» **DATA FOR THIS TASK**
◇ ◇ ◇ ◇
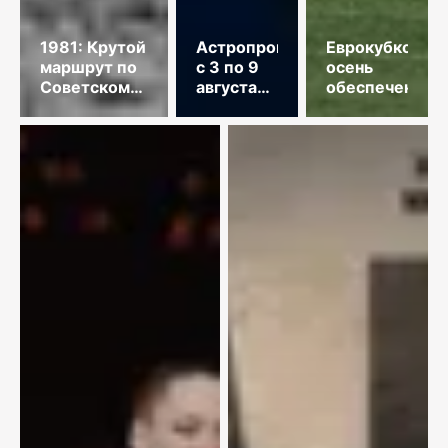
1981: Крутой
Астропрогноз
Еврокубковая
маршрут по
с 3 по 9
осень
Советскому
августа
обеспечена
Союзу
2026
года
◇ ◇ ◇ ◇
» **WHAT TO WORK ON**
Nothing but the lines from the one containing "Астропрогноз" through the last line of the data above should be given again, each exactly as it stands.

» **SOLUTION FOR THIS TASK**
Астропрогноз
Еврокубковая
маршрут по
с 3 по 9
осень
Советскому
августа
обеспечена
Союзу
2026
года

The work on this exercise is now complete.